Internet Shutdowns trending across Globe

Just like the previous two years, India, the largest democracy in the world, continued to impose more internet shutdowns than any other country in 2020. In 2018, India imposed the maximum (134) of the 196 shutdowns in 25 countries across the world. The number of countries imposing shutdowns increased to 33 in 2019, India continuing on top of the list for the second consecutive year as well. As per the data by the #KeepItOn Campaign, Asia had the maximum internet shutdowns in the world in 2019.

As per the above-mentioned report ‘The Global Cost of Internet Shutdowns in 2020’ by Top10VPN, 93 major shutdowns took place in 21 countries in 2020, counting to 27,165 hours of internet suspension across the world. This was 49 percent higher than the previous years. Out of these, 10,693 hours were of total internet blackout, 10,920 hours of internet throttling, and 5,552 hours of social media shutdowns in the world. As per this data, around 268 million people were affected across the globe in different instances of internet suspensions, 42 percent of which were reportedly associated with additional abuses like restrictions on freedom of assembly, election interferences and infringements on freedom of the press.

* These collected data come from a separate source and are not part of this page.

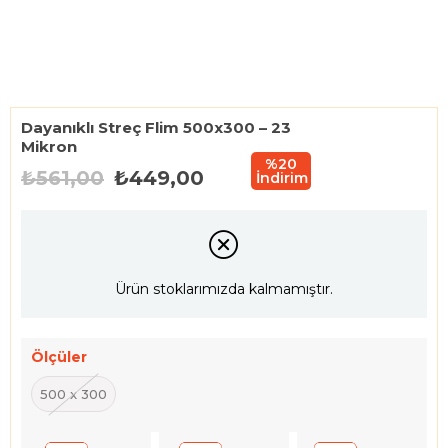
Dayanıklı Streç Flim 500x300 – 23
Mikron
%
20
₺561,00
₺449,00
İndirim
Ürün stoklarımızda kalmamıştır.
Ölçüler
500 x 300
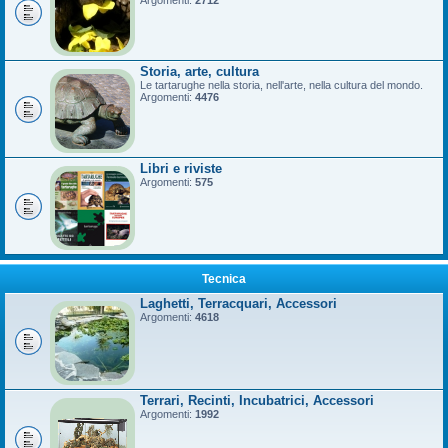
Argomenti:
2712
Storia, arte, cultura
Le tartarughe nella storia, nell'arte, nella cultura del mondo.
Argomenti:
4476
Libri e riviste
Argomenti:
575
Tecnica
Laghetti, Terracquari, Accessori
Argomenti:
4618
Terrari, Recinti, Incubatrici, Accessori
Argomenti:
1992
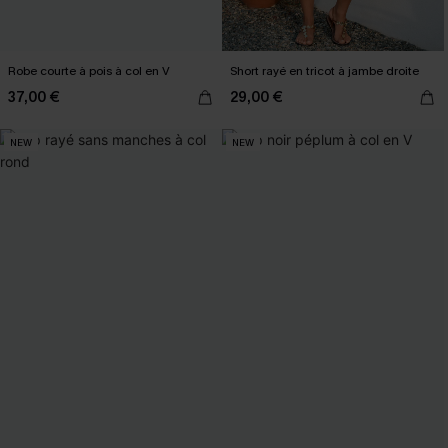
Robe courte à pois à col en V
Short rayé en tricot à jambe droite
37,00 €
29,00 €
NEW
NEW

Presently, Myanmar’s junta, after a military coup and an announcement of a year-long emergency in the country, suspended the internet services. In January, internet shutdown was imposed in Uganda, during the elections in the country.

Several organisations across the world are fighting for internet freedom. Recently, Internet Freedom Foundation (IFF) along with the Free Software Movement of India and SFLC released a joint statement condemning the internet shutdowns imposed to suppress farmers' protests in India. These organisations have time and again brought to notice the impacts of internet service suspension, as a violation of the right of freedom of speech and expression, as well as peaceful protest. In fact, internet shutdowns have been reported to be futile where it comes to preventing violence, as they take away people's access to information, leaving them more vulnerable to turning towards or falling prey to violence. Shutdowns bury the real picture, and promote the narrative suitable to the people in power. For instance, when Article 370 was abrogated in Kashmir, visuals of Kashmiri people celebrating in acceptance, most popular one being that of the Union Home Minister eating biryani with locals, was used by political leaders as well as people to push the narrative of 'all is well' in Kashmir. It was only after the brave efforts of journalists and human rights activists that the actual situation of despair in Kashmir came to light.

In a country depending heavily on the internet and social media for its economic transactions, businesses, education, information and entertainment, the number of internet shutdowns is not just a matter of concern anymore. The continuously increasing suspensions are setting fearful precedents, which should not be taken casually by the country which prides itself in being the world's largest democracy.